The interest rate is an important factor, but also consider any fees associated with the new mortgage as this will push up the cost. Some lenders may also offer cash incentives and these are detailed alongside the mortgage deal information.

You should also think about the type of product you remortgage to. A fixed rate is likely to be the cheapest but may have high fees and you could end up with more expensive deals when it comes to remortgaging again at the end of the term. A long-term fixed mortgage deal for, say 5 or 10 years gives you longer-term security but there is the risk that rates and pricing fall during that period so you may feel that you are paying too much and lost out on better deals.
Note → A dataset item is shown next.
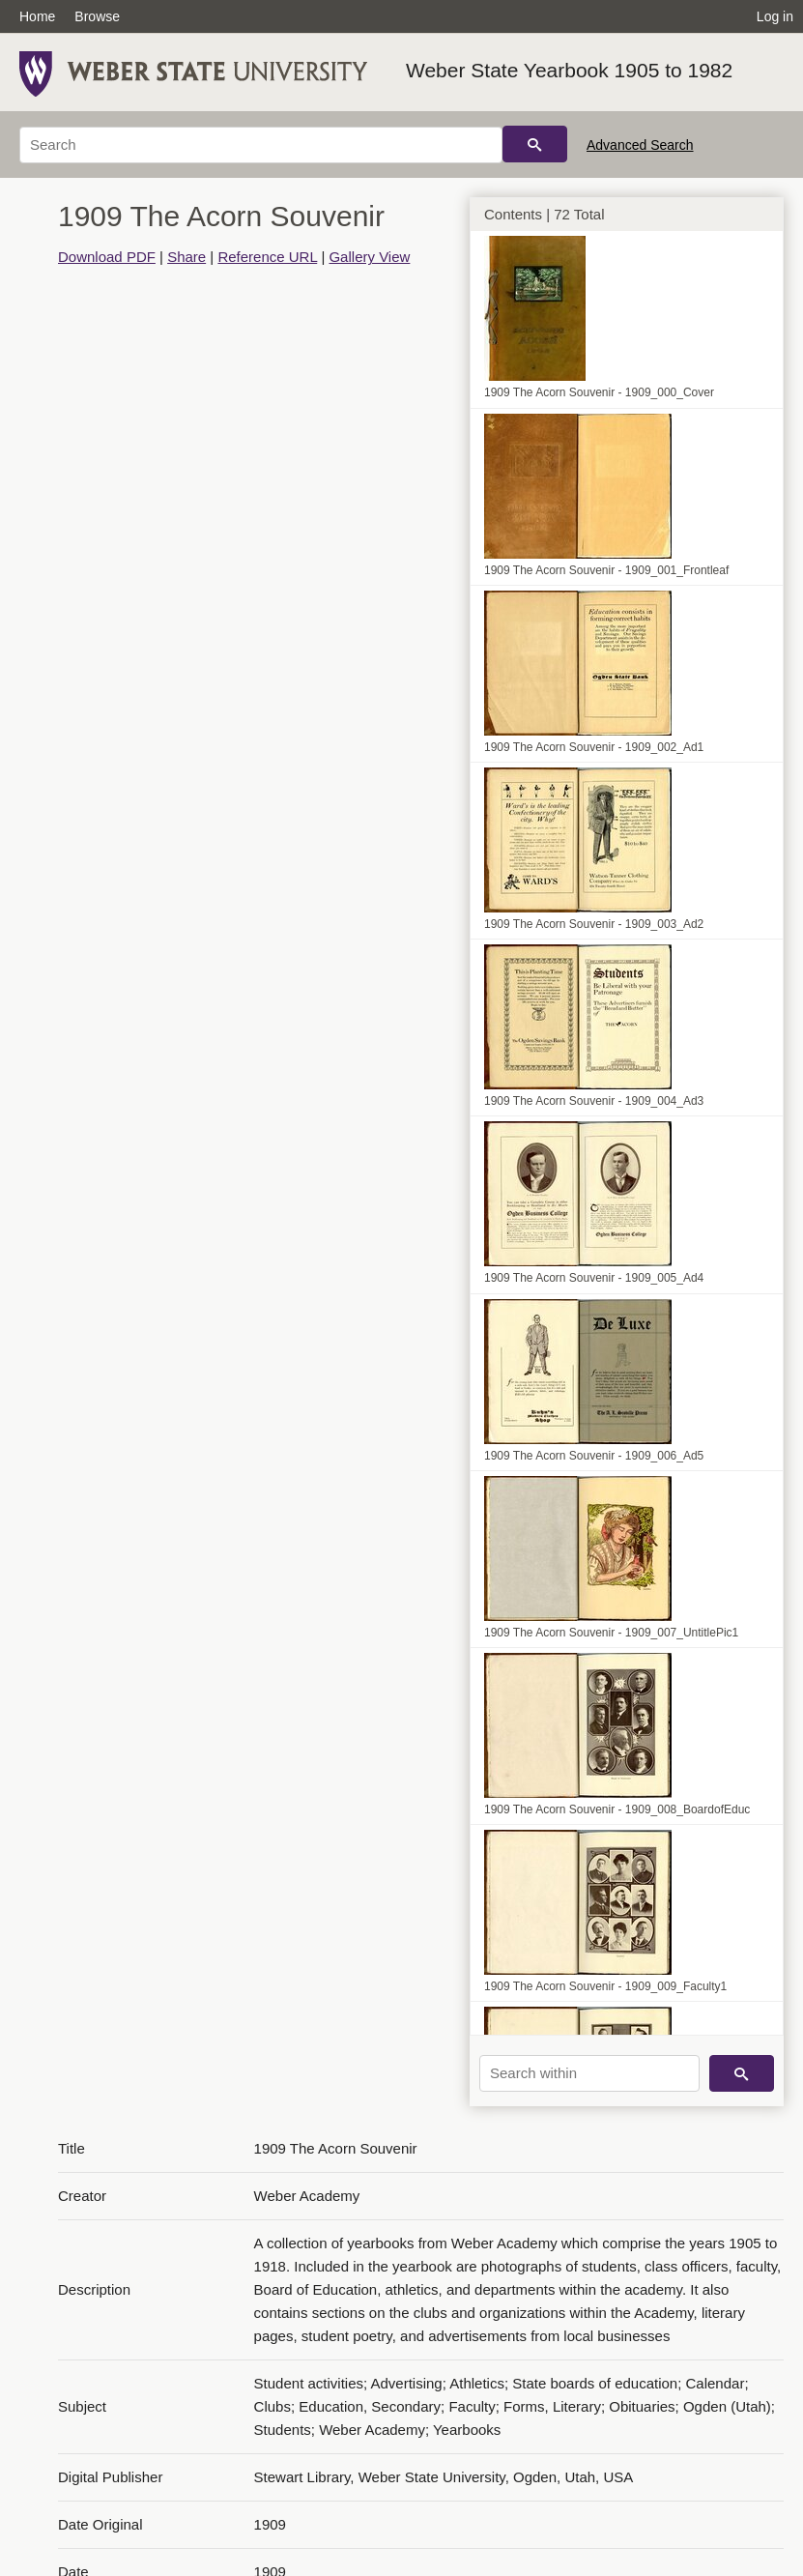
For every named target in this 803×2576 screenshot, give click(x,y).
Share (186, 256)
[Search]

The value of your home is important when deciding to remortgage as this will dictate the LTV. You may think your property has soared in value, giving you lots of equity, but lenders will have their own policies on the maximum LTV they will lend. They may value your property differently to you and this could mean taking out a mortgage for longer or making up any shortfall to give the lender more security. The best remortgage rates are usually offered at the lower end of LTVs and you will usually find that a 60% LTV mortgage will get you the best rate.

Alternatives to remortgaging?

A remortgage isn’t the only option if you just want to release cash from your property.

It is worth weighing up the costs and benefits of getting a personal loan or remortgage. There is usually a choice of repaying a personal loan over 1, 2 or 5 years, whereas a mortgage is worked out over a longer period, often for up to 30 years or more. This makes paying off a remortgage cheaper based on the monthly payments you will be committed to making, but the process of getting a personal loan is slightly less tricky.

Lenders will typically use your credit report and will ask some questions about your income and expenditure but there may not be the same scrutiny as with a mortgage application.

The application process for a personal loan can also be faster. Much of it is done online so often decisions can be made online in minutes and you could receive the funds within a few days. In comparison, a mortgage interview can take around 2 hours and then you may have to wait around a month while the lender processes the application through its compliance department and values your property before coming back with an offer.

A personal loan is generally faster as they are for lower amounts and are unsecured so there is no property to value. There are also more options for personal loans as you could get one from a bank or building society or even through a peer-to-peer platform. You may not always be offered the advertised rate on a personal loan though as lenders only have to supply the advertised rate to 51% of applicants.